How Can You Deter It?
Many advertisers know about the possibility of click fraud but generally haven't done much in the past to prevent it. Some feel that if they complain to any of the search conglomerates, it could ruin their free listings. Others feel like the problem is beyond them.

"It is a bigger problem, but folks just don't want to take the time to track it down because it's a complex problem," stated John Squire, of web analytics firm Coremetrics, to CNET. "Given that some of the largest marketers manage up to 1 million keywords in a campaign the data can be difficult to crunch."

Companies who do understand and report click fraud to search engine properties have had success receiving refunds for fraudulent clicks. For those advertisers who want to address the possibility of click fraud in PPC campaigns, good option do exists. At the most basic level, advertisers can use general auditing many have been known to compile lists of sites that generate high numbers of clicks but not sales. This will indeed put up a red flag.
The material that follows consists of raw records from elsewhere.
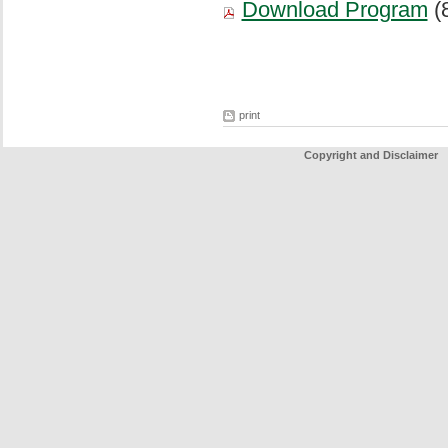
Download Program
(
print
Copyright and Disclaimer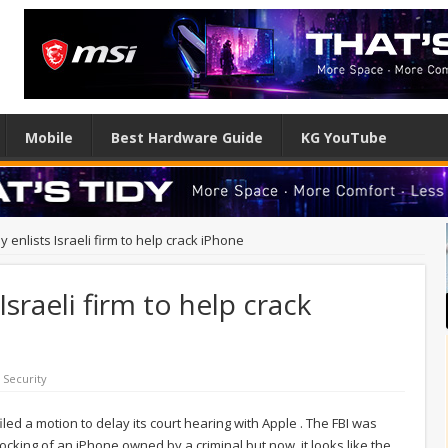
Mobile
Best Hardware Guide
KG YouTube
y enlists Israeli firm to help crack iPhone
Israeli firm to help crack
,
Security
iled a motion to delay its court hearing with Apple . The FBI was
locking of an iPhone owned by a criminal but now, it looks like the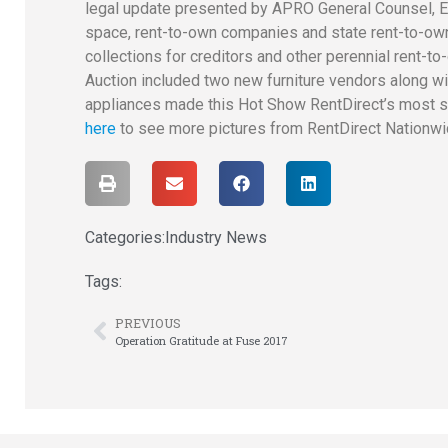
legal update presented by APRO General Counsel, Ed
space, rent-to-own companies and state rent-to-ow
collections for creditors and other perennial rent-
Auction included two new furniture vendors along wit
appliances made this Hot Show RentDirect’s most s
here
to see more pictures from RentDirect Nationw
Categories:
Industry News
Tags:
PREVIOUS
Operation Gratitude at Fuse 2017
On the other hand, because click fraud is advancing at such frequency, click fraud detection companies and software have been popping up all over the country. Let's take a look at some of the options:

- WhosClickingWho.com - This fraud detector tracks all PPC search engines, detects multiple IP's, and even pops up a "ClickMinder" after a potential abuser clicks repeatedly over five times.
- ClickDetective - ClickDetective allows you to track return visitors to your site and alerts you if there is evidence that your site may be under attack. Its reports show you every click in real time rather than a summary hours later.
- BogusClick - BogusClick can help advertisers determine competitor IP addresses, originating PPC search engines and/or partner sites involved, as well as keywords used.
- Clicklab - Clicklab employs a score-based click fraud detection system that applies a series of tests to each visitor session and assigns scores. Calculations are made to indicate bad/good sessions to show an advertiser the quality of traffic.

Click fraud is a big problem in search engine marketing that's only going to get bigger in the future. It is wise for any online advertiser to implement some auditing system. Why continue to waste precious campaign money?!